Their capital Feurs is attested in the Roman era by Ptolemy as Phóros Segousiántōn (Φόρος Σεγουσιάντων), 'forum of the Segusiavi'. Feurs was built up on a pre-Roman settlement which had been occupied from the 2nd century BC onwards. Under the emperor Diocletian, in AD 297–298, Forum Segusiaviorum was incorporated into the province of Lugdunensis Prima and lost its local preeminence during the 4th century. It was still called Forum in AD 950, becoming Fuer by 1227.

Rodumna (Roanne) was an unenclosed settlement, in contrast to the oppidum hillforts often seen as characteristic of pre-conquest Gaul. Roanne developed as an open population center where farmers and artisans flourished and Mediterranean imports were traded. Its location made it a well-frequented stopping point for travel from Lugdunum to the capitals of the Arverni or the Aedui, the major Gallic tribes in the center of Gaul in the Late Iron Age and early Roman period.
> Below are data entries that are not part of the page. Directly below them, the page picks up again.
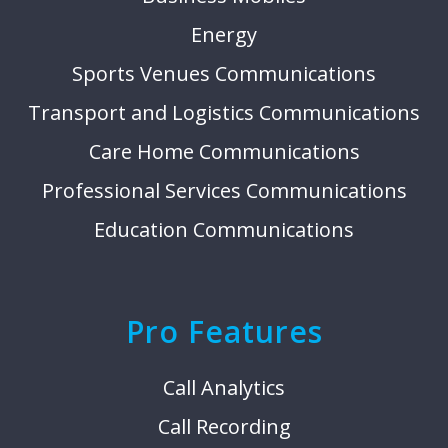
Energy
Sports Venues Communications
Transport and Logistics Communications
Care Home Communications
Professional Services Communications
Education Communications
Pro Features
Call Analytics
Call Recording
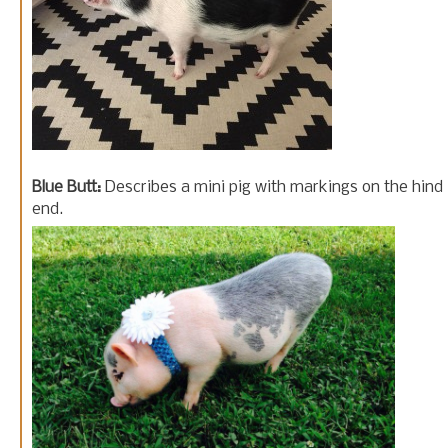
Blue Butt:
Describes a mini pig with markings on the hind
end.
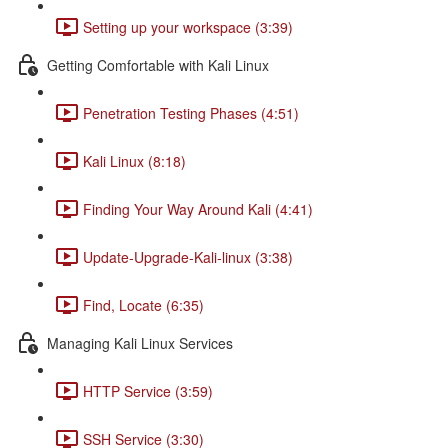
Setting up your workspace (3:39)
Getting Comfortable with Kali Linux
Penetration Testing Phases (4:51)
Kali Linux (8:18)
Finding Your Way Around Kali (4:41)
Update-Upgrade-Kali-linux (3:38)
Find, Locate (6:35)
Managing Kali Linux Services
HTTP Service (3:59)
SSH Service (3:30)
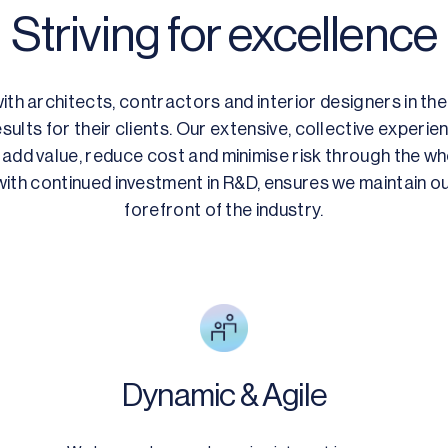
Striving for excellence
th architects, contractors and interior designers in thei
sults for their clients. Our extensive, collective experi
add value, reduce cost and minimise risk through the who
ith continued investment in R&D, ensures we maintain ou
forefront of the industry.
Dynamic & Agile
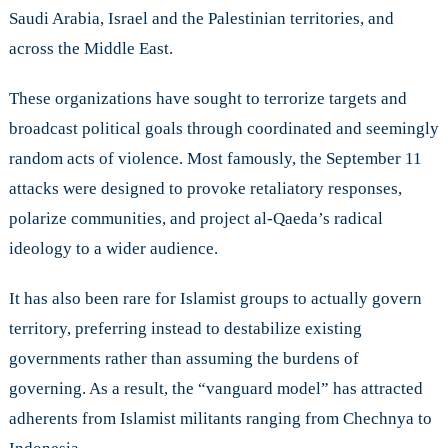
Saudi Arabia, Israel and the Palestinian territories, and
across the Middle East.
These organizations have sought to terrorize targets and
broadcast political goals through coordinated and seemingly
random acts of violence. Most famously, the September 11
attacks were designed to provoke retaliatory responses,
polarize communities, and project al-Qaeda’s radical
ideology to a wider audience.
It has also been rare for Islamist groups to actually govern
territory, preferring instead to destabilize existing
governments rather than assuming the burdens of
governing. As a result, the “vanguard model” has attracted
adherents from Islamist militants ranging from Chechnya to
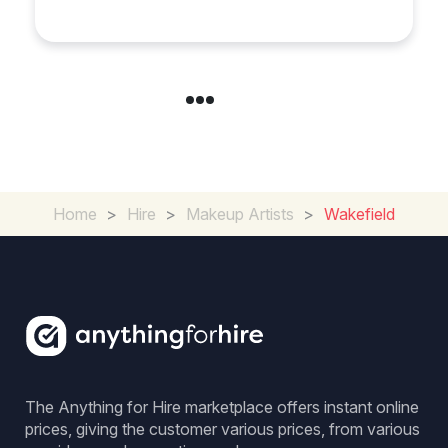
Your Wedding in
Loughborough
Home
>
Hire
>
Makeup Artists
>
Wakefield
The Anything for Hire marketplace offers instant online
prices, giving the customer various prices, from various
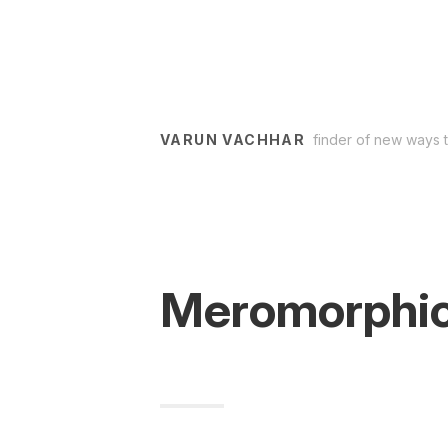
VARUN VACHHAR
finder of new ways 
Meromorphic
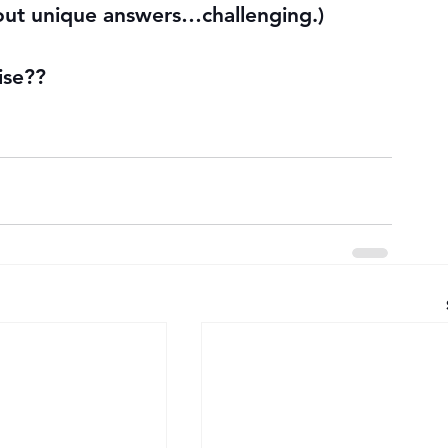
 out unique answers…challenging.)
ise??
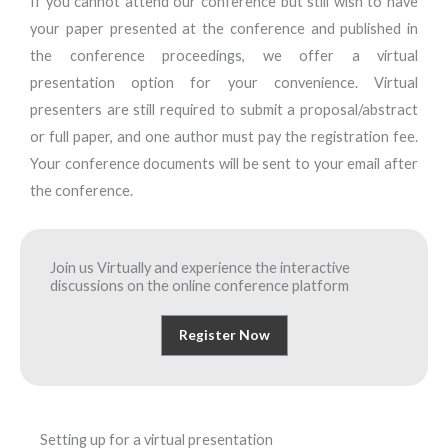
If you cannot attend our conference but still wish to have
your paper presented at the conference and published in
the conference proceedings, we offer a virtual
presentation option for your convenience. Virtual
presenters are still required to submit a proposal/abstract
or full paper, and one author must pay the registration fee.
Your conference documents will be sent to your email after
the conference.
Join us Virtually and experience the interactive
discussions on the online conference platform
Register Now
Setting up for a virtual presentation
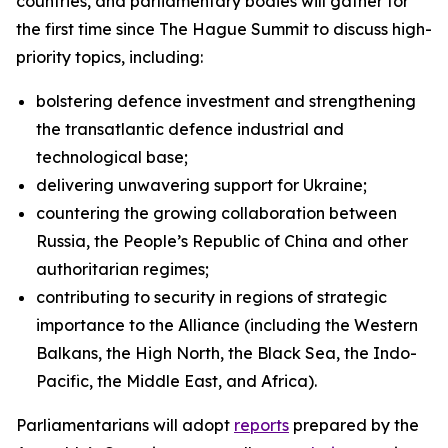
countries, and parliamentary bodies will gather for
the first time since The Hague Summit to discuss high-
priority topics, including:
bolstering defence investment and strengthening
the transatlantic defence industrial and
technological base;
delivering unwavering support for Ukraine;
countering the growing collaboration between
Russia, the People’s Republic of China and other
authoritarian regimes;
contributing to security in regions of strategic
importance to the Alliance (including the Western
Balkans, the High North, the Black Sea, the Indo-
Pacific, the Middle East, and Africa).
Parliamentarians will adopt
reports
prepared by the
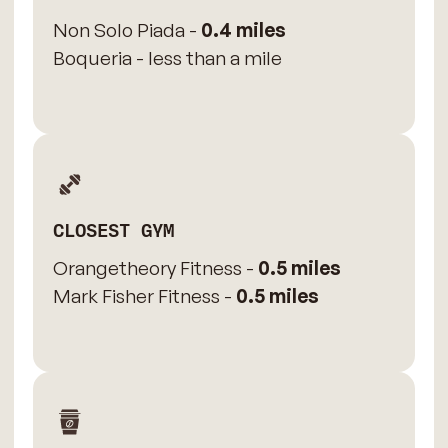
Non Solo Piada -
0.4 miles
Boqueria - less than a mile
CLOSEST GYM
Orangetheory Fitness -
0.5 miles
Mark Fisher Fitness -
0.5 miles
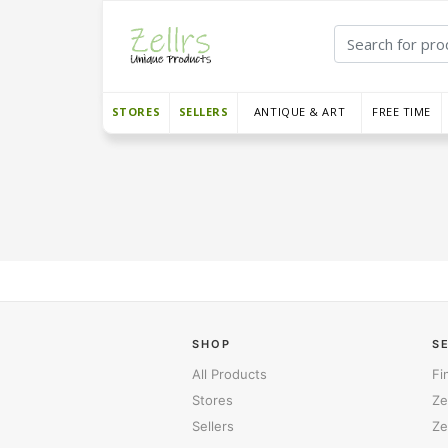
STORES
SELLERS
ANTIQUE & ART
FREE TIME
SHOP
S
All Products
Fi
Stores
Ze
Sellers
Ze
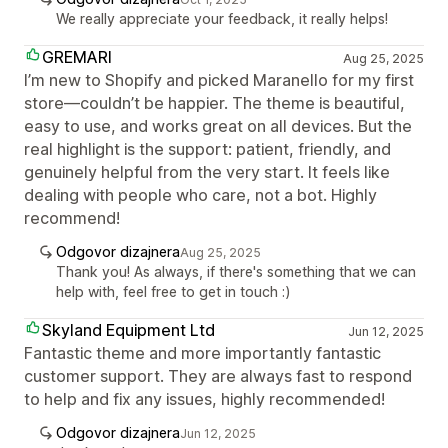
We really appreciate your feedback, it really helps!
GREMARI
Aug 25, 2025
I’m new to Shopify and picked Maranello for my first
store—couldn’t be happier. The theme is beautiful,
easy to use, and works great on all devices. But the
real highlight is the support: patient, friendly, and
genuinely helpful from the very start. It feels like
dealing with people who care, not a bot. Highly
recommend!
Odgovor dizajnera
Aug 25, 2025
Thank you! As always, if there's something that we can
help with, feel free to get in touch :)
Skyland Equipment Ltd
Jun 12, 2025
Fantastic theme and more importantly fantastic
customer support. They are always fast to respond
to help and fix any issues, highly recommended!
Odgovor dizajnera
Jun 12, 2025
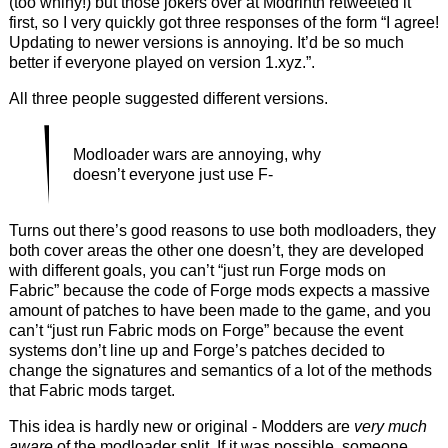
(too whiny!) but those jokers over at Modrinth retweeted it
first, so I very quickly got three responses of the form “I agree!
Updating to newer versions is annoying. It’d be so much
better if everyone played on version 1.xyz.”.
All three people suggested different versions.
Modloader wars are annoying, why
doesn’t everyone just use F-
Turns out there’s good reasons to use both modloaders, they
both cover areas the other one doesn’t, they are developed
with different goals, you can’t “just run Forge mods on
Fabric” because the code of Forge mods expects a massive
amount of patches to have been made to the game, and you
can’t “just run Fabric mods on Forge” because the event
systems don’t line up and Forge’s patches decided to
change the signatures and semantics of a lot of the methods
that Fabric mods target.
This idea is hardly new or original - Modders are
very much
aware
of the modloader split. If it was possible, someone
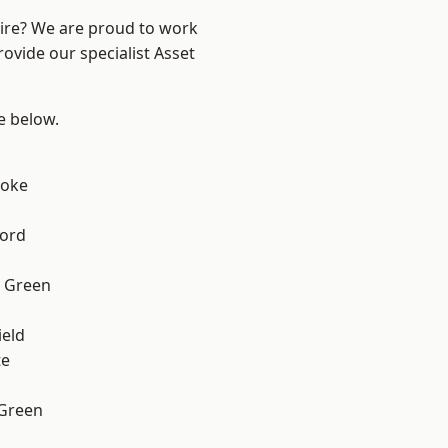
hire? We are proud to work
ovide our specialist Asset
ee below.
toke
ford
 Green
eld
te
 Green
Under Roman rule, Roanne began to specialize in pottery production.

The pre-Roman site Lugdunum (modern Lyon), near the confluence of the Rhône and Saône rivers, does not appear to have been a major Segusiavian center of commerce or politics, but is generally thought to have had a significant sanctuary. Lugdunum was refounded in 43 BC under Roman rule as a major colonial capital with the Sanctuary of the Three Gauls.